As far as what to introduce, there are really no strict rules as to what to introduce first. Pureed veggies and fruits are nutritious firsts. Picking good food sources of iron is a good idea since iron deficiency is the most common nutrient deficiency in infants. (Iron supplement can be used if commercial iron fortified cereal is not desired: 1 mg/kg [2.2 lbs] body weight per day to a max of 10 mg/day until 1 year old.) Remember to have fun with food! After all, this will be the only time they get to wear it all over themselves and actually look cute doing it!
~Other Thoughts: Essential Extras
A common mistake in a toddler vegan diet is too much bulk and not enough fat. Some high fat foods include avocado, tofu, nut butters, soymilk or other nut milks.
Also keep in mind that zinc absorption is lower from plant sources and that its deficiency can result in growth failure. The best way to avoid this is to keep breastfeeding (breast milk is high in zinc!). Legumes, whole grains, nuts, seeds and butters are also excellent sources of zinc when baby is ready for them.
Ensure that protein is abundant in the diet: 1.1-1.6 g/kg body weight is the recommended amount for children, a little higher than the usual recommendation because it takes into account the reduced digestibility of plant protein.

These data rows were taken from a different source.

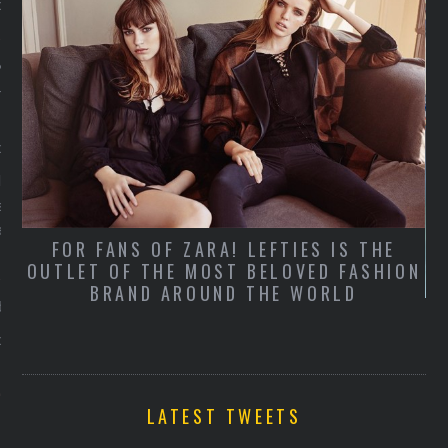
er 19, 2015
xy secretaresse! De
outfit 2.0 volgens Holly
er 19, 2015
lton maakt zich sterk voor
secretary-look en wij
er geen genoeg van
FOR FANS OF ZARA! LEFTIES IS THE
OUTLET OF THE MOST BELOVED FASHION
BRAND AROUND THE WORLD
derson Lente/Zomer 2016
er 19, 2015
LATEST TWEETS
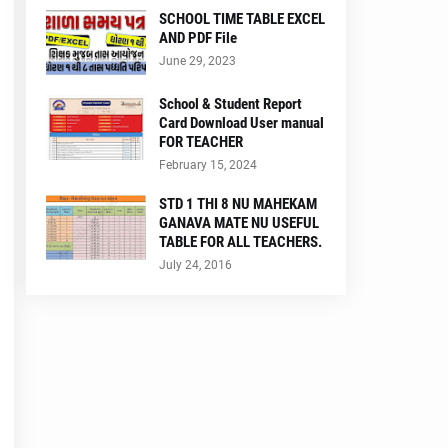
SCHOOL TIME TABLE EXCEL
AND PDF File
June 29, 2023
School & Student Report
Card Download User manual
FOR TEACHER
February 15, 2024
STD 1 THI 8 NU MAHEKAM
GANAVA MATE NU USEFUL
TABLE FOR ALL TEACHERS.
July 24, 2016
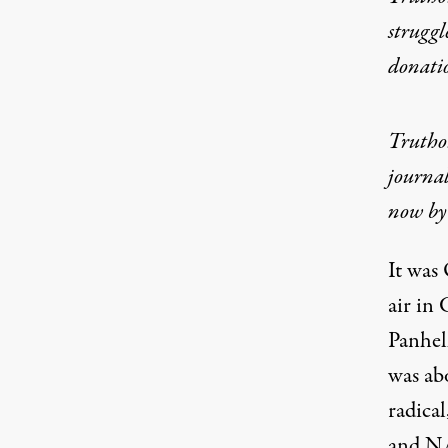
struggl
donati
Truthou
journal
now by 
It was
air in 
Panhel
was abo
radica
and NA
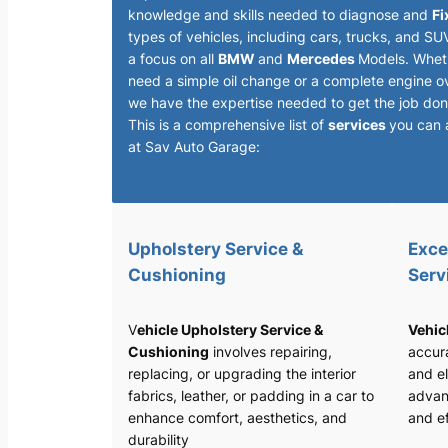
knowledge and skills needed to diagnose and
Fi
types of vehicles, including cars, trucks, and SU
a focus on all
BMW
and
Mercedes
Models. Whet
need a simple oil change or a complete engine o
we have the expertise needed to get the job done
This is a comprehensive list of
services
you can 
at Sav Auto Garage:
Upholstery Service &
Exce
Cushioning
Serv
V
ehicle Upholstery Service &
Vehic
Cushioning
involves repairing,
accura
replacing, or upgrading the interior
and el
fabrics, leather, or padding in a car to
advan
enhance comfort, aesthetics, and
and ef
durability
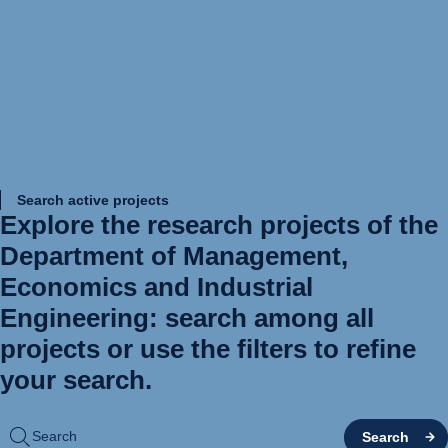
Search active projects
Explore the research projects of the
Department of Management,
Economics and Industrial
Engineering: search among all
projects or use the filters to refine
your search.
Search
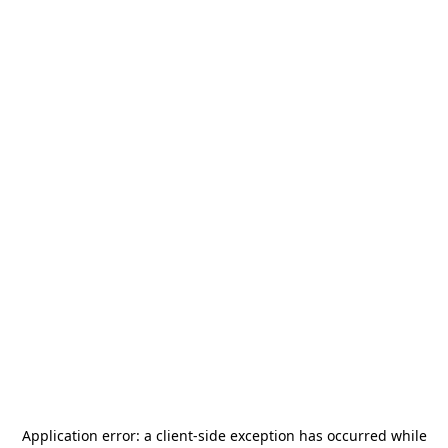
Application error: a
client
-side exception has occurred while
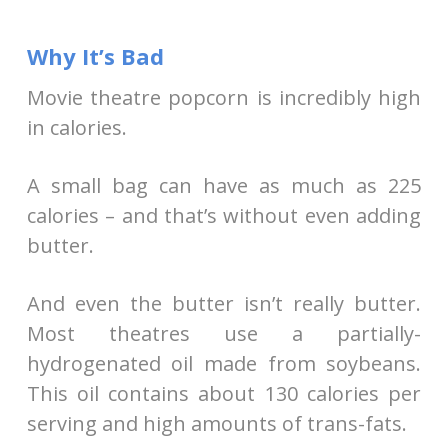
Why It’s Bad
Movie theatre popcorn is incredibly high
in calories.
A small bag can have as much as 225
calories – and that’s without even adding
butter.
And even the butter isn’t really butter.
Most theatres use a partially-
hydrogenated oil made from soybeans.
This oil contains about 130 calories per
serving and high amounts of trans-fats.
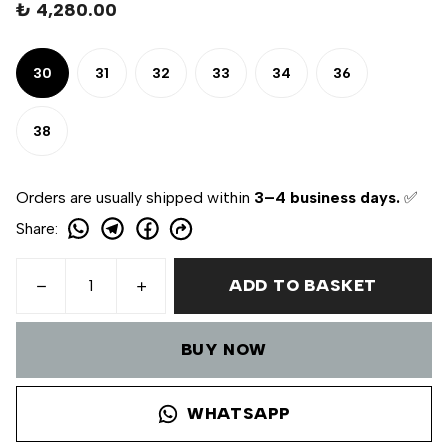
₺ 4,280.00
30
31
32
33
34
36
38
Orders are usually shipped within
3–4 business days.
✅
Share
:
ADD TO BASKET
BUY NOW
WHATSAPP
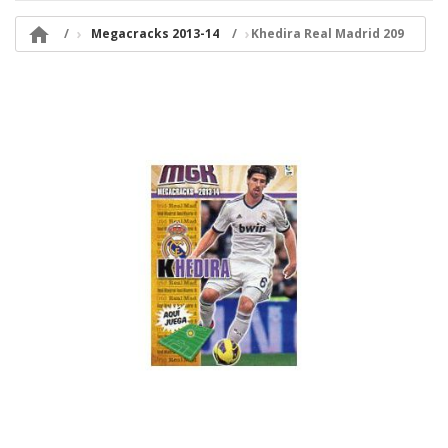

Megacracks 2013-14
Khedira Real Madrid 209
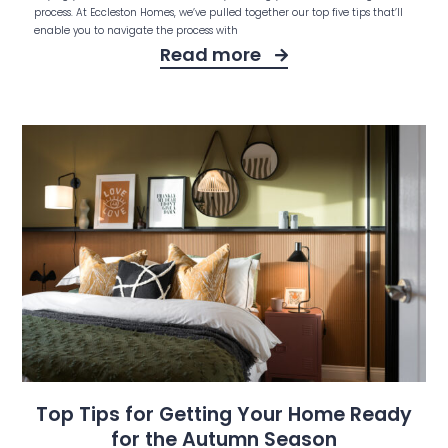
process. At Eccleston Homes, we’ve pulled together our top five tips that’ll
enable you to navigate the process with
Read more
Top Tips for Getting Your Home Ready
for the Autumn Season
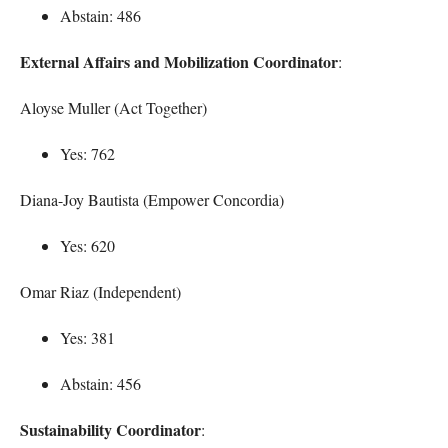
Abstain: 486
External Affairs and Mobilization Coordinator
:
Aloyse Muller (Act Together)
Yes: 762
Diana-Joy Bautista (Empower Concordia)
Yes: 620
Omar Riaz (Independent)
Yes: 381
Abstain: 456
Sustainability Coordinator
:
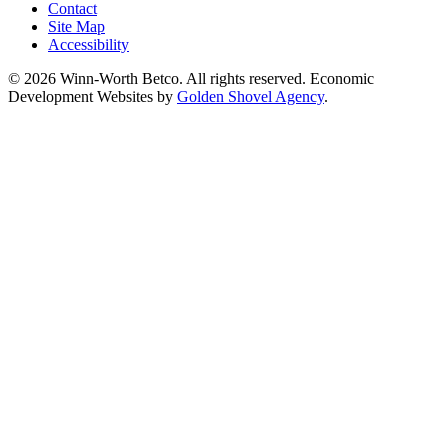
Contact
Site Map
Accessibility
© 2026 Winn-Worth Betco. All rights reserved. Economic
Development Websites by
Golden Shovel Agency
.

Last, but not least, don’t forget about omega 3 fatty acids. These are generally scarce in the vegan diet and are extremely beneficial, especially to babies. They are important for brain health and development and cognitive development. At least 1.1-2 grams/day is recommended. This can be accomplished in 1 tsp flaxseed oil or 3 Tbsp walnuts.
~What’s The Point Anyway?
Ultimately, we want our children to reach their fullest potential in all aspects of their lives: physically, mentally, emotionally and spiritually. A well planned diet that allows children to develop and grow will not only make this possible, it will shape their views on how to appreciate food and its powerful impact on their lives. This can and will affect choices they make later on in other areas of their lives for the better! It is our duty to ensure they get a good start so that their life compass will point in a healthy direction.